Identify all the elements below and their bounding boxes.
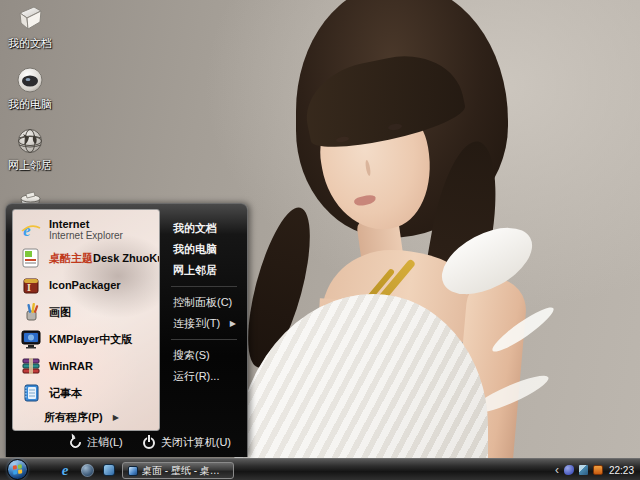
quicklaunch-globe-icon[interactable] — [80, 463, 94, 477]
menu-item-connect-to[interactable]: 连接到(T) ▶ — [171, 313, 239, 334]
program-title: Internet — [49, 218, 123, 230]
svg-text:e: e — [23, 221, 31, 240]
desktop-icon-label: 我的电脑 — [8, 97, 52, 112]
program-title: 画图 — [49, 306, 71, 318]
tray-icon-pen[interactable] — [579, 465, 588, 475]
program-item-winrar[interactable]: WinRAR — [18, 352, 155, 379]
program-item-zhuoku-theme[interactable]: 桌酷主题Desk ZhuoKu.Com — [18, 244, 155, 271]
folder-window-icon — [128, 466, 138, 476]
log-off-button[interactable]: 注销(L) — [70, 435, 122, 450]
taskbar-clock[interactable]: 22:23 — [608, 465, 637, 476]
globe-icon — [14, 125, 46, 157]
start-menu-programs-panel: e Internet Internet Explorer 桌酷主题Desk Zh… — [12, 209, 160, 431]
menu-item-network-places[interactable]: 网上邻居 — [171, 260, 239, 281]
program-item-notepad[interactable]: 记事本 — [18, 379, 155, 406]
internet-explorer-icon: e — [20, 219, 42, 241]
menu-item-run[interactable]: 运行(R)... — [171, 366, 239, 387]
quick-launch-bar: e » — [58, 459, 130, 480]
system-tray: ‹ 22:23 — [555, 459, 637, 480]
menu-separator — [171, 286, 237, 287]
shutdown-button[interactable]: 关闭计算机(U) — [143, 435, 231, 450]
program-item-internet[interactable]: e Internet Internet Explorer — [18, 215, 155, 244]
program-title: WinRAR — [49, 360, 93, 372]
hide-tray-icons-chevron[interactable]: ‹ — [555, 463, 559, 477]
computer-icon — [14, 64, 46, 96]
program-title: IconPackager — [49, 279, 121, 291]
desktop-icon-my-documents[interactable]: 我的文档 — [2, 3, 58, 51]
start-menu-body: e Internet Internet Explorer 桌酷主题Desk Zh… — [6, 204, 247, 431]
desktop-screen: 我的文档 我的电脑 网上邻居 — [0, 0, 640, 480]
program-title: 桌酷主题Desk ZhuoKu.Com — [49, 252, 160, 264]
start-menu-places-panel: 我的文档 我的电脑 网上邻居 控制面板(C) 连接到(T) ▶ 搜索(S) 运行… — [160, 209, 243, 431]
program-title: 记事本 — [49, 387, 82, 399]
log-off-icon — [68, 435, 83, 450]
paint-icon — [20, 301, 42, 323]
program-title: KMPlayer中文版 — [49, 333, 132, 345]
start-button[interactable] — [7, 459, 28, 480]
all-programs-button[interactable]: 所有程序(P) ▶ — [18, 406, 155, 428]
windows-logo-icon — [13, 464, 23, 475]
taskbar: e » 桌面 - 壁纸 - 桌酷壁... ‹ 22:23 — [0, 458, 640, 480]
start-menu-footer: 注销(L) 关闭计算机(U) — [6, 431, 247, 457]
power-icon — [143, 437, 155, 449]
kmplayer-icon — [20, 328, 42, 350]
iconpackager-icon: I — [20, 274, 42, 296]
documents-icon — [14, 3, 46, 35]
desktop-icon-network-places[interactable]: 网上邻居 — [2, 125, 58, 173]
program-item-iconpackager[interactable]: I IconPackager — [18, 271, 155, 298]
submenu-arrow-icon: ▶ — [230, 319, 237, 328]
tray-icon-blue[interactable] — [564, 465, 574, 475]
notepad-icon — [20, 382, 42, 404]
menu-separator — [171, 339, 237, 340]
desktop-icon-label: 网上邻居 — [8, 158, 52, 173]
start-menu: e Internet Internet Explorer 桌酷主题Desk Zh… — [5, 203, 248, 457]
program-item-kmplayer[interactable]: KMPlayer中文版 — [18, 325, 155, 352]
menu-item-control-panel[interactable]: 控制面板(C) — [171, 292, 239, 313]
menu-item-my-documents[interactable]: 我的文档 — [171, 218, 239, 239]
quicklaunch-ie-icon[interactable]: e — [58, 463, 72, 477]
menu-item-my-computer[interactable]: 我的电脑 — [171, 239, 239, 260]
quicklaunch-app-icon[interactable] — [102, 463, 116, 477]
program-subtitle: Internet Explorer — [49, 230, 123, 241]
program-item-paint[interactable]: 画图 — [18, 298, 155, 325]
submenu-arrow-icon: ▶ — [113, 413, 119, 422]
tray-icon-orange[interactable] — [593, 465, 603, 475]
taskbar-window-button[interactable]: 桌面 - 壁纸 - 桌酷壁... — [122, 462, 234, 479]
zhuoku-theme-icon — [20, 247, 42, 269]
menu-item-search[interactable]: 搜索(S) — [171, 345, 239, 366]
desktop-icon-my-computer[interactable]: 我的电脑 — [2, 64, 58, 112]
desktop-icon-label: 我的文档 — [8, 36, 52, 51]
winrar-icon — [20, 355, 42, 377]
svg-text:I: I — [27, 282, 31, 293]
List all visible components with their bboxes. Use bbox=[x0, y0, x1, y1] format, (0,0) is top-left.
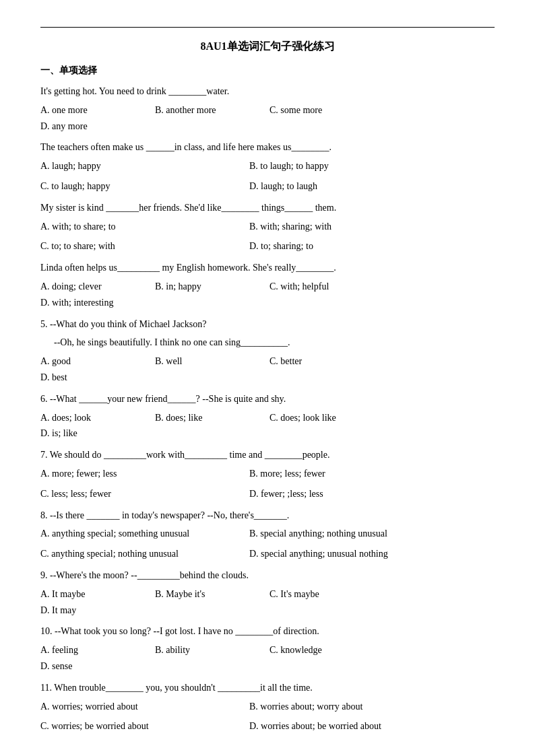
option-10-0: A. feeling bbox=[40, 642, 135, 658]
option-7-2: C. less; less; fewer bbox=[40, 486, 229, 502]
options-row-9: A. It maybeB. Maybe it'sC. It's maybeD. … bbox=[40, 586, 495, 619]
question-2: The teachers often make us ______in clas… bbox=[40, 139, 495, 194]
question-6: 6. --What ______your new friend______? -… bbox=[40, 391, 495, 442]
option-5-1: B. well bbox=[155, 353, 249, 370]
question-subtext-5: --Oh, he sings beautifully. I think no o… bbox=[54, 335, 495, 351]
option-11-1: B. worries about; worry about bbox=[249, 699, 438, 715]
top-border bbox=[40, 27, 495, 28]
options-row-6: A. does; lookB. does; likeC. does; look … bbox=[40, 410, 495, 442]
question-text-8: 8. --Is there _______ in today's newspap… bbox=[40, 508, 495, 524]
options-row2-8: C. anything special; nothing unusualD. s… bbox=[40, 546, 495, 562]
option-6-0: A. does; look bbox=[40, 410, 135, 426]
option-5-2: C. better bbox=[270, 353, 364, 370]
option-3-1: B. with; sharing; with bbox=[249, 219, 438, 235]
options-row1-7: A. more; fewer; lessB. more; less; fewer bbox=[40, 466, 495, 482]
options-row2-3: C. to; to share; withD. to; sharing; to bbox=[40, 238, 495, 254]
question-4: Linda often helps us_________ my English… bbox=[40, 260, 495, 310]
option-4-1: B. in; happy bbox=[155, 279, 249, 295]
options-row2-11: C. worries; be worried aboutD. worries a… bbox=[40, 718, 495, 734]
option-4-3: D. with; interesting bbox=[40, 295, 135, 311]
option-6-3: D. is; like bbox=[40, 425, 135, 442]
option-10-1: B. ability bbox=[155, 642, 249, 658]
option-9-1: B. Maybe it's bbox=[155, 586, 249, 603]
option-7-1: B. more; less; fewer bbox=[249, 466, 438, 482]
question-text-9: 9. --Where's the moon? --_________behind… bbox=[40, 568, 495, 584]
options-row1-8: A. anything special; something unusualB.… bbox=[40, 526, 495, 542]
options-row2-2: C. to laugh; happyD. laugh; to laugh bbox=[40, 178, 495, 195]
option-11-2: C. worries; be worried about bbox=[40, 718, 229, 734]
question-text-3: My sister is kind _______her friends. Sh… bbox=[40, 200, 495, 216]
option-4-2: C. with; helpful bbox=[270, 279, 364, 295]
option-10-2: C. knowledge bbox=[270, 642, 364, 658]
options-row-5: A. goodB. wellC. betterD. best bbox=[40, 353, 495, 386]
question-9: 9. --Where's the moon? --_________behind… bbox=[40, 568, 495, 618]
option-11-3: D. worries about; be worried about bbox=[249, 718, 438, 734]
option-10-3: D. sense bbox=[40, 658, 135, 675]
section-title: 一、单项选择 bbox=[40, 65, 495, 77]
options-row-10: A. feelingB. abilityC. knowledgeD. sense bbox=[40, 642, 495, 675]
option-5-0: A. good bbox=[40, 353, 135, 370]
options-row1-11: A. worries; worried aboutB. worries abou… bbox=[40, 699, 495, 715]
question-1: It's getting hot. You need to drink ____… bbox=[40, 83, 495, 134]
option-3-3: D. to; sharing; to bbox=[249, 238, 438, 254]
options-row-4: A. doing; cleverB. in; happyC. with; hel… bbox=[40, 279, 495, 311]
option-8-0: A. anything special; something unusual bbox=[40, 526, 229, 542]
option-2-1: B. to laugh; to happy bbox=[249, 158, 438, 174]
question-3: My sister is kind _______her friends. Sh… bbox=[40, 200, 495, 254]
option-2-3: D. laugh; to laugh bbox=[249, 178, 438, 195]
option-11-0: A. worries; worried about bbox=[40, 699, 229, 715]
question-11: 11. When trouble________ you, you should… bbox=[40, 680, 495, 734]
option-5-3: D. best bbox=[40, 370, 135, 386]
option-9-2: C. It's maybe bbox=[270, 586, 364, 603]
option-6-1: B. does; like bbox=[155, 410, 249, 426]
option-2-0: A. laugh; happy bbox=[40, 158, 229, 174]
question-text-1: It's getting hot. You need to drink ____… bbox=[40, 83, 495, 100]
option-1-3: D. any more bbox=[40, 118, 135, 135]
question-text-11: 11. When trouble________ you, you should… bbox=[40, 680, 495, 696]
question-5: 5. --What do you think of Michael Jackso… bbox=[40, 316, 495, 386]
option-3-2: C. to; to share; with bbox=[40, 238, 229, 254]
option-1-0: A. one more bbox=[40, 102, 135, 118]
option-7-0: A. more; fewer; less bbox=[40, 466, 229, 482]
option-8-2: C. anything special; nothing unusual bbox=[40, 546, 229, 562]
question-10: 10. --What took you so long? --I got los… bbox=[40, 623, 495, 674]
question-text-6: 6. --What ______your new friend______? -… bbox=[40, 391, 495, 407]
option-9-0: A. It maybe bbox=[40, 586, 135, 603]
question-text-4: Linda often helps us_________ my English… bbox=[40, 260, 495, 276]
option-7-3: D. fewer; ;less; less bbox=[249, 486, 438, 502]
question-text-7: 7. We should do _________work with______… bbox=[40, 447, 495, 463]
page-title: 8AU1单选词汇句子强化练习 bbox=[40, 40, 495, 54]
options-row1-2: A. laugh; happyB. to laugh; to happy bbox=[40, 158, 495, 174]
option-9-3: D. It may bbox=[40, 603, 135, 619]
option-3-0: A. with; to share; to bbox=[40, 219, 229, 235]
question-text-5: 5. --What do you think of Michael Jackso… bbox=[40, 316, 495, 333]
question-text-2: The teachers often make us ______in clas… bbox=[40, 139, 495, 156]
option-4-0: A. doing; clever bbox=[40, 279, 135, 295]
options-row-1: A. one moreB. another moreC. some moreD.… bbox=[40, 102, 495, 135]
option-2-2: C. to laugh; happy bbox=[40, 178, 229, 195]
question-text-10: 10. --What took you so long? --I got los… bbox=[40, 623, 495, 640]
options-row2-7: C. less; less; fewerD. fewer; ;less; les… bbox=[40, 486, 495, 502]
options-row1-3: A. with; to share; toB. with; sharing; w… bbox=[40, 219, 495, 235]
option-8-1: B. special anything; nothing unusual bbox=[249, 526, 438, 542]
option-6-2: C. does; look like bbox=[270, 410, 364, 426]
option-1-1: B. another more bbox=[155, 102, 249, 118]
question-8: 8. --Is there _______ in today's newspap… bbox=[40, 508, 495, 562]
option-1-2: C. some more bbox=[270, 102, 364, 118]
question-7: 7. We should do _________work with______… bbox=[40, 447, 495, 502]
questions-container: It's getting hot. You need to drink ____… bbox=[40, 83, 495, 734]
option-8-3: D. special anything; unusual nothing bbox=[249, 546, 438, 562]
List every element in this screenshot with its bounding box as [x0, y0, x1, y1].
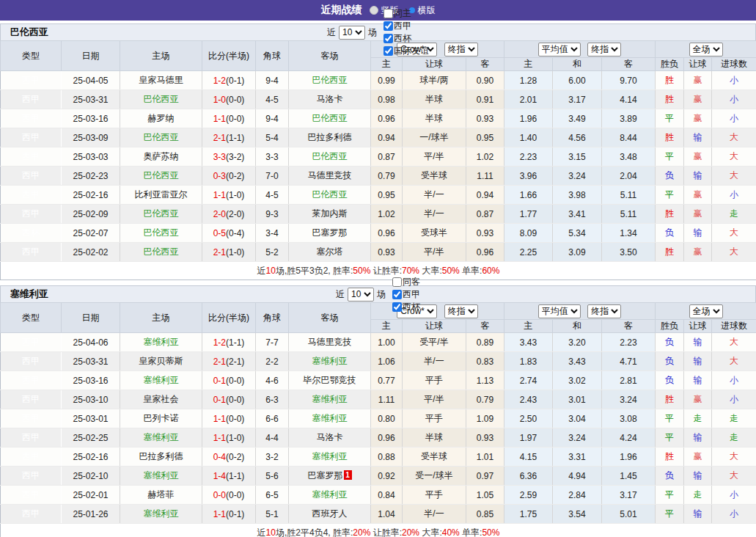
away-team-name[interactable]: 巴伦西亚	[312, 113, 348, 123]
cell-corner: 6-3	[256, 390, 289, 409]
filter-checkbox-label: 西杯	[394, 32, 411, 45]
cell-odds-away: 0.93	[466, 224, 504, 243]
cell-type: 西甲	[1, 167, 62, 186]
away-team-name[interactable]: 塞维利亚	[312, 356, 348, 366]
average-type-select[interactable]: 终指	[587, 304, 621, 318]
home-team-name[interactable]: 巴伦西亚	[144, 227, 179, 238]
cell-away-team[interactable]: 塞维利亚	[289, 448, 371, 467]
filter-checkbox-0[interactable]: 同主	[377, 7, 429, 20]
cell-home-team[interactable]: 塞维利亚	[120, 371, 202, 390]
average-select[interactable]: 平均值	[538, 304, 581, 318]
match-row: 西甲25-03-10皇家社会0-1(0-0)6-3塞维利亚1.11平/半0.79…	[1, 390, 756, 409]
cell-away-team[interactable]: 巴伦西亚	[289, 71, 371, 90]
filter-checkbox-1[interactable]: 西甲	[377, 20, 429, 32]
cell-odds-away: 0.93	[466, 428, 504, 448]
scope-select[interactable]: 全场	[689, 43, 723, 56]
filter-checkbox-input[interactable]	[383, 46, 393, 56]
cell-home-team[interactable]: 巴伦西亚	[120, 205, 202, 224]
away-team-name[interactable]: 塞维利亚	[312, 413, 348, 423]
home-team-name[interactable]: 巴伦西亚	[144, 94, 179, 104]
cell-score: 0-1(0-0)	[202, 390, 256, 409]
cell-handicap: 半/一	[403, 186, 466, 205]
filter-checkbox-0[interactable]: 同客	[386, 276, 420, 288]
filter-checkbox-input[interactable]	[392, 290, 402, 299]
cell-home-team[interactable]: 巴伦西亚	[120, 90, 202, 109]
cell-home-team[interactable]: 巴伦西亚	[120, 243, 202, 262]
home-team-name[interactable]: 巴伦西亚	[144, 170, 179, 180]
home-team-name[interactable]: 巴伦西亚	[144, 132, 179, 142]
average-type-select[interactable]: 终指	[587, 43, 621, 56]
cell-date: 25-02-23	[62, 167, 120, 186]
halftime-score: (1-0)	[226, 247, 244, 257]
scope-select[interactable]: 全场	[689, 304, 723, 318]
filter-checkbox-input[interactable]	[392, 302, 402, 312]
cell-away-team[interactable]: 巴伦西亚	[289, 109, 371, 128]
cell-handicap-result: 输	[684, 467, 712, 486]
cell-goals-result: 走	[712, 205, 756, 224]
team-name: 巴伦西亚	[10, 26, 48, 39]
filter-bar: 塞维利亚 近 10 场 同客西甲西杯	[0, 285, 756, 302]
filter-checkbox-3[interactable]: 国际友谊	[377, 45, 429, 57]
recent-count-select[interactable]: 10	[348, 288, 374, 302]
filter-checkbox-input[interactable]	[383, 34, 393, 43]
filter-checkbox-input[interactable]	[392, 277, 402, 287]
away-team-name[interactable]: 巴伦西亚	[312, 75, 348, 85]
away-team-name[interactable]: 巴伦西亚	[312, 151, 348, 161]
odds-type-select[interactable]: 终指	[444, 304, 478, 318]
home-team-name[interactable]: 塞维利亚	[144, 337, 179, 347]
fulltime-score: 2-1	[213, 247, 226, 257]
home-team-name: 奥萨苏纳	[144, 151, 179, 161]
sub-header-goals-result: 进球数	[712, 320, 756, 333]
cell-goals-result: 小	[712, 71, 756, 90]
away-team-name[interactable]: 塞维利亚	[312, 489, 348, 500]
away-team-name[interactable]: 巴伦西亚	[312, 189, 348, 200]
away-team-name[interactable]: 塞维利亚	[312, 451, 348, 461]
filter-checkbox-2[interactable]: 西杯	[386, 301, 420, 313]
cell-away-team[interactable]: 塞维利亚	[289, 409, 371, 428]
sub-header-crow-handicap: 让球	[403, 320, 466, 333]
recent-count-select[interactable]: 10	[339, 26, 365, 40]
cell-date: 25-04-05	[62, 71, 120, 90]
cell-type: 西甲	[1, 147, 62, 167]
home-team-name[interactable]: 塞维利亚	[144, 375, 179, 385]
cell-handicap: 受球半	[403, 224, 466, 243]
summary-segment: 50%	[353, 266, 370, 276]
cell-away-team[interactable]: 巴伦西亚	[289, 186, 371, 205]
halftime-score: (1-1)	[226, 471, 244, 481]
cell-result: 胜	[656, 243, 684, 262]
cell-home-team[interactable]: 塞维利亚	[120, 505, 202, 524]
home-team-name[interactable]: 巴伦西亚	[144, 208, 179, 219]
cell-avg-home: 4.15	[504, 448, 553, 467]
cell-home-team[interactable]: 巴伦西亚	[120, 128, 202, 147]
filter-checkbox-input[interactable]	[383, 9, 393, 18]
cell-corner: 5-2	[256, 243, 289, 262]
filter-checkbox-label: 西杯	[403, 301, 420, 313]
cell-goals-result: 大	[712, 147, 756, 167]
fulltime-score: 2-1	[213, 133, 226, 143]
halftime-score: (0-1)	[226, 509, 244, 519]
home-team-name[interactable]: 塞维利亚	[144, 470, 179, 481]
filter-checkbox-2[interactable]: 西杯	[377, 32, 429, 45]
home-team-name[interactable]: 巴伦西亚	[144, 246, 179, 257]
filter-checkbox-1[interactable]: 西甲	[386, 288, 420, 301]
home-team-name[interactable]: 塞维利亚	[144, 508, 179, 519]
cell-home-team: 赫塔菲	[120, 486, 202, 505]
average-select[interactable]: 平均值	[538, 43, 581, 56]
cell-away-team[interactable]: 塞维利亚	[289, 390, 371, 409]
cell-home-team[interactable]: 塞维利亚	[120, 428, 202, 448]
cell-home-team[interactable]: 塞维利亚	[120, 467, 202, 486]
cell-home-team[interactable]: 巴伦西亚	[120, 167, 202, 186]
filter-checkbox-input[interactable]	[383, 21, 393, 31]
cell-home-team[interactable]: 塞维利亚	[120, 333, 202, 352]
fulltime-score: 2-1	[213, 357, 226, 367]
cell-handicap-result: 赢	[684, 205, 712, 224]
cell-avg-draw: 3.41	[553, 205, 602, 224]
cell-home-team[interactable]: 巴伦西亚	[120, 224, 202, 243]
home-team-name[interactable]: 塞维利亚	[144, 432, 179, 442]
cell-away-team[interactable]: 塞维利亚	[289, 352, 371, 371]
away-team-name[interactable]: 塞维利亚	[312, 394, 348, 404]
away-team-name: 巴拉多利德	[308, 132, 352, 142]
cell-away-team[interactable]: 塞维利亚	[289, 486, 371, 505]
cell-away-team[interactable]: 巴伦西亚	[289, 147, 371, 167]
odds-type-select[interactable]: 终指	[444, 43, 478, 56]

* * * *

A complete answer reproduces every line of the records in which the word "special" occurs.

== Solution to this problem ==
options-row2-8: C. anything special; nothing unusualD. s… bbox=[40, 546, 495, 562]
options-row1-8: A. anything special; something unusualB.… bbox=[40, 526, 495, 542]
option-8-0: A. anything special; something unusual bbox=[40, 526, 229, 542]
option-8-2: C. anything special; nothing unusual bbox=[40, 546, 229, 562]
option-8-1: B. special anything; nothing unusual bbox=[249, 526, 438, 542]
option-8-3: D. special anything; unusual nothing bbox=[249, 546, 438, 562]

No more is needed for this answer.